Cesursun ama bu yazıda. Vay ki kendine dair bir şeyler söylüyorsun! Salık verilmez bu. Örsene yine tuğlaları. Korunaklı bir evin olur, bir yuvan olur orada. Mesafe, mesafe diye uyarılı marşlar çalar sana yaklaşanlara. Yüksek bir kalenin en güçlü askeri olarak mızrağını sallarsın. Başkalarına ve onların gölgelerine sallarsın. Gölgesini de alır gelir çünkü düşman. Aramızda kalsın, yok orada bir düşman. Kalenin önü bomboş, hepsi senin uydurman…. Varoluş derdi olanının yıkımı çok olurmuş. Durmadan kendini yıkar yıkar kurarmış. Değiştin sen, değişiyorsun, değişeceksin de… Hep aynı kalanlara şaşacaksın. Onların sarsılmaz istikrarlarına imreneceksin. Değişti değişti, çok değişti… Bir de böyle yergiler duyacaksın.Sonra başlayacaksın neden değiştiğini anlatmaya, başka işin gücün yok ya! Çok yorucu değil mi bu kuzum!? Anlatma bu sefer, ne olur? Hem nedir ki bu anlatma çaban, bu ifade etme hırsın, bu gereksiz mücadelen? Alt tarafı bir hayat yaşayacaksın, yaşamaktan çok kendini açıklamaya çalışmakla geçiyor zavallı ömrün. Kendi haline bırak, delidir ne yapsa yeridir derler. Öyle deseler, sen bu sefer de neden deli olmadığını anlatmaya çalışırsın.
Sonra da dalgın dalgın dolaşırsın. İspark’ın şu arabalara yol verip kapanan zımbırtısı kafana iner. Ağabey bir şey oldu mu? Bak, ne içten bir soru! Bir şefkat mi? Bunu bildirdik ağabey aslında, geldiler sünger taktılar ucuna. İyi ki sünger takmışlar, yoksa kafandaki o varoluş sorularının hepsi beyninle birlikte dağılacaktı. Sonsuz bir hiçlik sonra, sorusuz, cevapsız, bir boşluk hissi artık seninle belki… Sonrasında o ne olduğunu bilmediğin, o sonrasını tecrübe etme hâli. O tecrübeden sonra hayata dönüp cevabı bilerek yaşama hâli yok ama.

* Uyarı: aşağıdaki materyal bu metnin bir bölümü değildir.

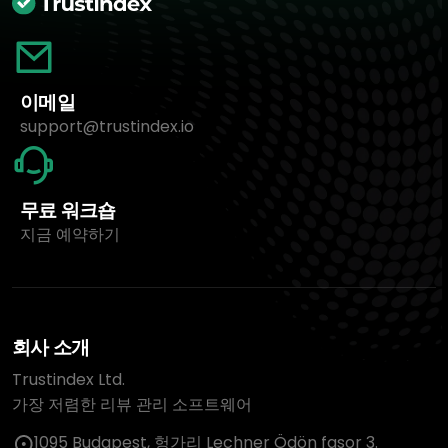
이메일
support@trustindex.io
무료 워크숍
지금 예약하기
회사 소개
Trustindex Ltd.
가장 저렴한 리뷰 관리 소프트웨어
1095 Budapest, 헝가리 Lechner Ödön fasor 3.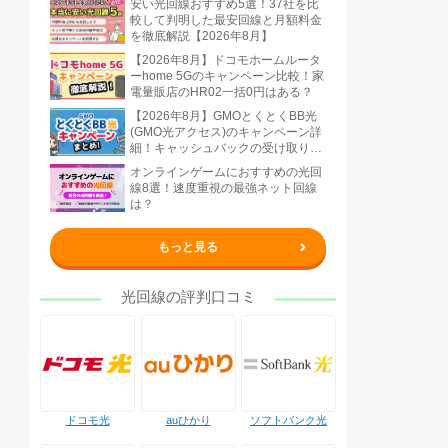
安い光回線おすすめ5選！37社を比
較して判明した最安回線と月額料金
を徹底解説【2026年8月】
【2026年8月】ドコモホームルータ
ーhome 5Gのキャンペーン比較！家
電量販店のHR02一括0円はある？
【2026年8月】GMOとくとくBB光
(GMO光アクセス)のキャンペーン詳
細！キャッシュバックの受け取り方
法も解説
オンラインゲームにおすすめの光回
線8選！速度重視の最強ネット回線
は？
もっと見る
光回線の評判口コミ
ドコモ光
auひかり
ソフトバンク光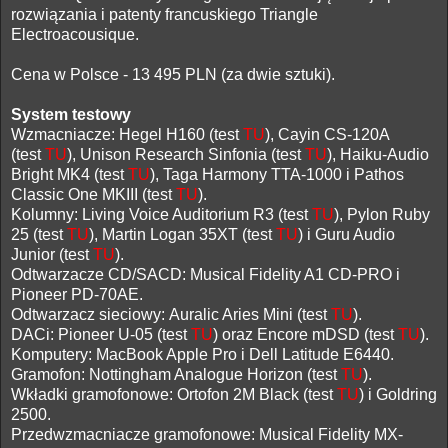
rozwiązania i patenty francuskiego
Triangle
Electroacousique.
Cena w Polsce - 13 495 PLN (za dwie sztuki).
System testowy
Wzmacniacze: Hegel H160 (test
TU
), Cayin CS-120A
(test
TU
), Unison Research Sinfonia (test
TU
), Haiku-Audio
Bright MK4 (test
TU
), Taga Harmony TTA-1000
i Pathos
Classic One MKIII (test
TU
).
Kolumny: Living Voice Auditorium R3 (test
TU
), Pylon Ruby
25 (test
TU
),
Martin Logan 35XT (test
TU
)
i Guru Audio
Junior (test
TU
).
Odtwarzacze CD/SACD: Musical Fidelity A1 CD-PRO i
Pioneer PD-70AE.
Odtwarzacz sieciowy:
Auralic Aries Mini (test
TU
).
DACi: Pioneer U-05 (test
TU
)
oraz Encore mDSD (test
TU
).
Komputery: MacBook Apple Pro i Dell Latitude E6440.
Gramofon: Nottingham Analogue Horizon (test
TU
).
Wkładki gramofonowe:
Ortofon 2M Black (test
TU
) i Goldring
2500.
Przedwzmacniacze gramofonowe: Musical Fidelity MX-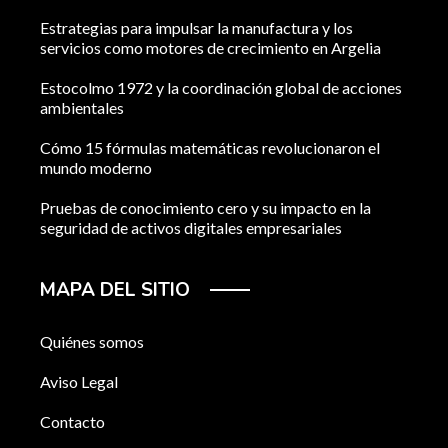
Estrategias para impulsar la manufactura y los
servicios como motores de crecimiento en Argelia
Estocolmo 1972 y la coordinación global de acciones
ambientales
Cómo 15 fórmulas matemáticas revolucionaron el
mundo moderno
Pruebas de conocimiento cero y su impacto en la
seguridad de activos digitales empresariales
MAPA DEL SITIO
Quiénes somos
Aviso Legal
Contacto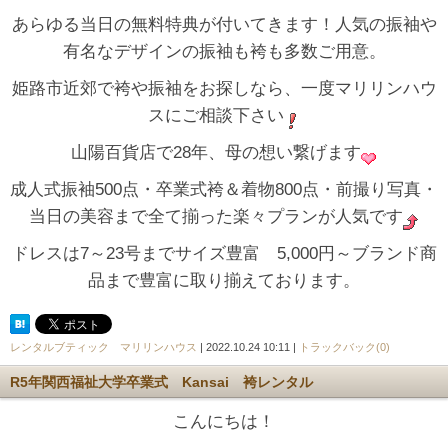
あらゆる当日の無料特典が付いてきます！人気の振袖や
有名なデザインの振袖も袴も多数ご用意。
姫路市近郊で袴や振袖をお探しなら、一度マリリンハウ
スにご相談下さい
山陽百貨店で28年、母の想い繋げます
成人式振袖500点・卒業式袴＆着物800点・前撮り写真・
当日の美容まで全て揃った楽々プランが人気です
ドレスは7～23号までサイズ豊富 5,000円～ブランド商
品まで豊富に取り揃えております。
レンタルブティック マリリンハウス
| 2022.10.24 10:11 |
トラックバック(0)
R5年関西福祉大学卒業式 Kansai 袴レンタル
こんにちは！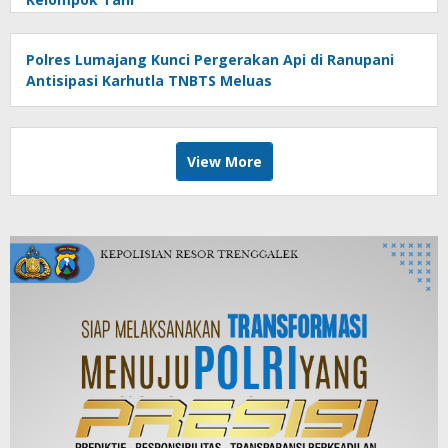
Polres Lumajang Kunci Pergerakan Api di Ranupani
Antisipasi Karhutla TNBTS Meluas
View More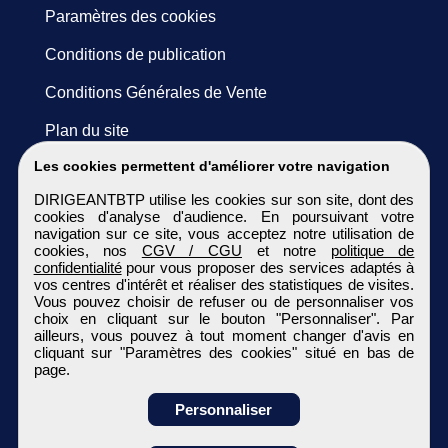
Paramètres des cookies
Conditions de publication
Conditions Générales de Vente
Plan du site
Les cookies permettent d'améliorer votre navigation
DIRIGEANTBTP utilise les cookies sur son site, dont des
cookies d'analyse d'audience. En poursuivant votre
navigation sur ce site, vous acceptez notre utilisation de
cookies, nos
CGV / CGU
et notre
politique de
confidentialité
pour vous proposer des services adaptés à
vos centres d'intérêt et réaliser des statistiques de visites.
Vous pouvez choisir de refuser ou de personnaliser vos
choix en cliquant sur le bouton "Personnaliser". Par
ailleurs, vous pouvez à tout moment changer d'avis en
cliquant sur "Paramètres des cookies" situé en bas de
page.
Personnaliser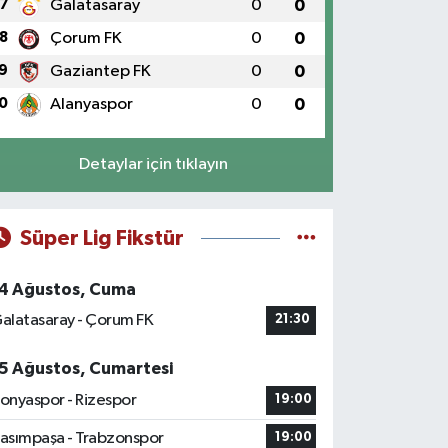
7
Galatasaray
0
0
8
Çorum FK
0
0
9
Gaziantep FK
0
0
0
Alanyaspor
0
0
Detaylar için tıklayın
Süper Lig Fikstür
4 Ağustos, Cuma
alatasaray - Çorum FK
21:30
5 Ağustos, Cumartesi
onyaspor - Rizespor
19:00
asımpaşa - Trabzonspor
19:00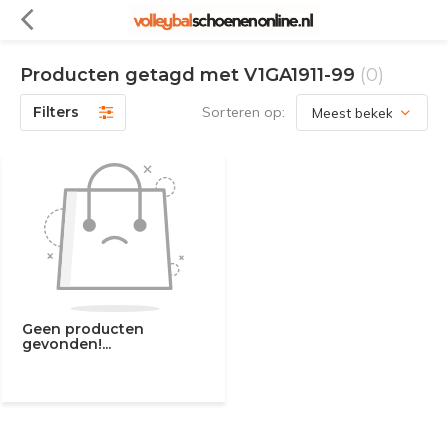
Producten getagd met V1GA1911-99
(0)
Filters
Sorteren op:
Geen producten
gevonden!...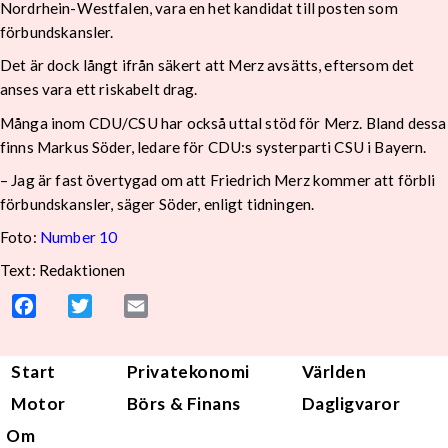
Nordrhein-Westfalen, vara en het kandidat till posten som
förbundskansler.
Det är dock långt ifrån säkert att Merz avsätts, eftersom det
anses vara ett riskabelt drag.
Många inom CDU/CSU har också uttal stöd för Merz. Bland dessa
finns Markus Söder, ledare för CDU:s systerparti CSU i Bayern.
– Jag är fast övertygad om att Friedrich Merz kommer att förbli
förbundskansler, säger Söder, enligt tidningen.
Foto:
Number 10
Text: Redaktionen
Facebook
Twitter
Email
Start
Privatekonomi
Världen
Motor
Börs & Finans
Dagligvaror
Om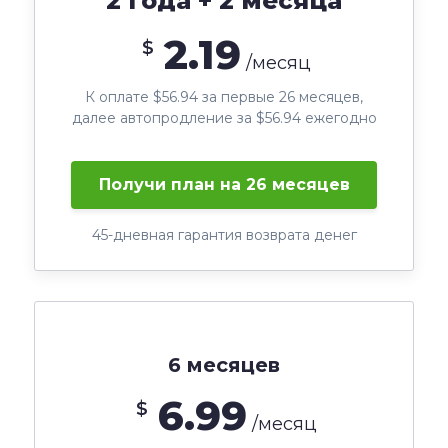
2 года + 2 месяца
2.19
$
/месяц
К оплате $56.94 за первые 26 месяцев,
далее автопродление за $56.94 ежегодно
Получи план на 26 месяцев
45-дневная гарантия возврата денег
6 месяцев
6.99
$
/месяц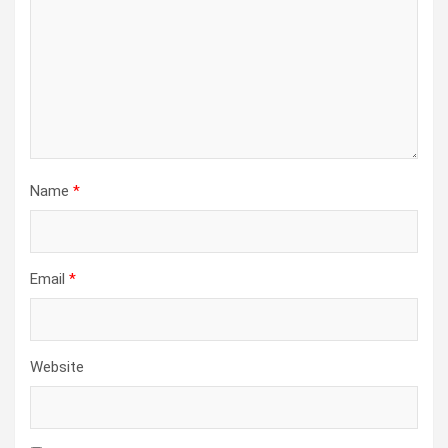
Name
*
Email
*
Website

Sadece boşluk var, hiçlik sana… Ağabey, sen de bildir istersen ama düzelmez! Düzelmez tabii, ülkemizde ne düzeliyor ki? Büyük ironi yaptın kuzum yine, İspark görevlisi anlamadı ki. Baktı anlamsız şekilde, dikkat et ağabey dedi. Ah be kuzum, sen başından geçeni böyle anlatmaya devam edersen kimse anlamaz ki seni… Otur şimdi anlaşılır bir şikâyet yaz İspark’a!
Bir de unutmadan; kişiliğimiz yuvamızdır. Bu yazıya on numara başlık olur!